Dora encontrou o velho caderno de receitas nas coisas da avó, folheou as páginas gastas e manchadas lembrando-se dos doces que a adorável senhora misturou, bateu e assou até o fim da vida. Sem esperanças de um dia aprender a cozinhar, colocou o caderno junto à pilha de livros que seria doada para a biblioteca do bairro, talvez alguém aproveitasse melhor suas gostosuras.
Quando acordou no dia seguinte, o caderno estava ao lado de sua cama, aberto em uma receita com o título “Para o melhor conforto, biscoitinho de coco”. Dora achou graça da rima, sua mãe devia ter encontrado o caderno e colocado ali na noite passada, ainda assim pensando que não teria utilidade colocou de volta na pilha de livros.
No caminho pro trabalho ela e a mãe levaram as caixas de doações, as roupas e sapatos para o lar dos velhinhos e os livros para a biblioteca, a vovó era uma mulher de poucos caprichos.
Dora ficou pensando na mulher de quem herdara o nome, era uma tradição na família havia séculos, e ninguém sabia quem teria sido o engraçadinho a começar, mas ninguém teve coragem de terminar, a primeira neta sempre se chamava Isadora, assim mesmo, sempre pulando uma geração, a filha de uma Dora tinha a liberdade de outro nome, mas a primeira neta já estava fadada antes de nascer. Hilárias e surpreendestes histórias ainda eram contadas sobre essas mulheres, que conquistaram homens importantes e mudaram os rumos da história usando apenas seu jeitinho. E o mistério de nenhum outro apelido funcionar, eram Doras, ou Dorinhas se ainda pequenas.
Tarde da noite, quando chegou em casa querendo apenas descansar do longo dia, em cima de sua cama Dora encontrou novamente o caderno aberto, “Para o melhor conforto, biscoitinho de coco”. Ela não era uma moça supersticiosa, mas achava melhor não contrariar os mortos.

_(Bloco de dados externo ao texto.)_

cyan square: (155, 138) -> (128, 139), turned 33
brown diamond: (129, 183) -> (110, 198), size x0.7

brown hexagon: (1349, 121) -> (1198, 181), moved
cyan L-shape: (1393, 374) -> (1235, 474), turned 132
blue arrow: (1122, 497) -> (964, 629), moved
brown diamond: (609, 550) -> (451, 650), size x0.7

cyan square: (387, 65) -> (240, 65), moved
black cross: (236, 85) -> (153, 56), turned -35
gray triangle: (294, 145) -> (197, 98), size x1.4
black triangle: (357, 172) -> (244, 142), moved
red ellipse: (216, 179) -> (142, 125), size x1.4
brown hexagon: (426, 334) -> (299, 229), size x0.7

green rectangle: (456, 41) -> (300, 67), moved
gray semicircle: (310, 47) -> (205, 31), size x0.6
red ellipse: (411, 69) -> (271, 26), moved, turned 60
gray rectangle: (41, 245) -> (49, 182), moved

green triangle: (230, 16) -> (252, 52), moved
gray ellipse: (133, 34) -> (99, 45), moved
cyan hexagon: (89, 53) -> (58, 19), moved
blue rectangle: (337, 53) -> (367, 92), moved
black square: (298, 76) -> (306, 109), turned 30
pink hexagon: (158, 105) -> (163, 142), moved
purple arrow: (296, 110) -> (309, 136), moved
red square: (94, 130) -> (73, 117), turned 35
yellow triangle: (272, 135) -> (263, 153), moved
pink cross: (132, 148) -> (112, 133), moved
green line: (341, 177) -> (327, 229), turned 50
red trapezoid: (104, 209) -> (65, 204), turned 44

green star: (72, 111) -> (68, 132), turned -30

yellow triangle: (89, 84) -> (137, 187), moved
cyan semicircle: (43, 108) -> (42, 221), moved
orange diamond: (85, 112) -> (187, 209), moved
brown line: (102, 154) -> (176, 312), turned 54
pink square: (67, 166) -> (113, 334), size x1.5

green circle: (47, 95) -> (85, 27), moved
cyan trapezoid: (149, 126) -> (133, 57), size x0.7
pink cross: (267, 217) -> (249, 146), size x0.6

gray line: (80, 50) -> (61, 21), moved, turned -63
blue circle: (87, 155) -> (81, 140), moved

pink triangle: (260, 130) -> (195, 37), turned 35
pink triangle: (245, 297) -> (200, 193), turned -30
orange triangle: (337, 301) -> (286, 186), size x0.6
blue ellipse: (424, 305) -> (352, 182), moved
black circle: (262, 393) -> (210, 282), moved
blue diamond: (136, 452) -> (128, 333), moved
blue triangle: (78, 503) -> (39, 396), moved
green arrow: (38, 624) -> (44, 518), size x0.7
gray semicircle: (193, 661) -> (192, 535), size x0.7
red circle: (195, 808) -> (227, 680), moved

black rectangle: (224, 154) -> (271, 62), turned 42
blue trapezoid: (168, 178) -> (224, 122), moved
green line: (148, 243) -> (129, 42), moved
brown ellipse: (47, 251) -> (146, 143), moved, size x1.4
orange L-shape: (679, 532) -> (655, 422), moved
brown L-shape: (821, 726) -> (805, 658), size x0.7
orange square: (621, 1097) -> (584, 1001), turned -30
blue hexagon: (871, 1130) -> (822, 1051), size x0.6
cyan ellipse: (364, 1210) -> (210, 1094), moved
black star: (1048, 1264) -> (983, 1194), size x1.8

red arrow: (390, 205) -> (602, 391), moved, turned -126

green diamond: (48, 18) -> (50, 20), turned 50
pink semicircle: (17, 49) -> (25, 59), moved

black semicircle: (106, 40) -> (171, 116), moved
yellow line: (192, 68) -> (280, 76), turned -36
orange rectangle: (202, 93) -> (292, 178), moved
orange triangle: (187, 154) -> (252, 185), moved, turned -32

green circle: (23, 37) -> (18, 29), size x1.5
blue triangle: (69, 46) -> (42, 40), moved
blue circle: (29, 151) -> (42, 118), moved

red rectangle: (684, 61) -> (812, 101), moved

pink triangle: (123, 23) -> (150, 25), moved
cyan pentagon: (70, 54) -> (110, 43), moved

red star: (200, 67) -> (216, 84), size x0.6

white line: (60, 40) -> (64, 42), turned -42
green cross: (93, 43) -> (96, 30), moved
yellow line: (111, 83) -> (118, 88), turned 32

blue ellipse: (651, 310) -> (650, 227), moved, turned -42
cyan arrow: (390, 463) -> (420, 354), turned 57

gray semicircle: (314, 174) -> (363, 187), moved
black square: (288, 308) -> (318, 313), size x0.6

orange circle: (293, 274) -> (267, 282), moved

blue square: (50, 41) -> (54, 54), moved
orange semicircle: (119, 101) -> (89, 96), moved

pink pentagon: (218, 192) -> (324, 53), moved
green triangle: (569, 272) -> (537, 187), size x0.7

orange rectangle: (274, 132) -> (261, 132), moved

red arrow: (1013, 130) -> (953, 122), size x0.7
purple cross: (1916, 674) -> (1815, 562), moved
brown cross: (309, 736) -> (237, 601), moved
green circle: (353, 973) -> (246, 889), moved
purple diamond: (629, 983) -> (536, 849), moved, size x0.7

O próximo domingo seria o primeiro sem a vovó em que a família toda se reuniria, a moça que só pisava na cozinha de passagem pra área de serviço resolveu madrugar e seguir a receita teimosa.
Como era de costume, Dora serviu junto com a sobremesa, café e os biscoitinhos de coco. A família logo se iluminou e voltou a sorrir, puseram-se a relembrar os causos e peripécias da Dona Dora, que parecia ter voltado especialmente para assar aqueles biscoitos.
A jovem Dora não cabia em si de felicidade, enquanto a conversa rolava animada entre tios e primos voltou a folhear o caderno, observando as pequenas anotações cheias de graça que permeavam muitas outras receitas. Guardou com carinho essa herança da vovó, ainda ia precisar de muitos conselhos, temperos especiais e uma pitada de magia.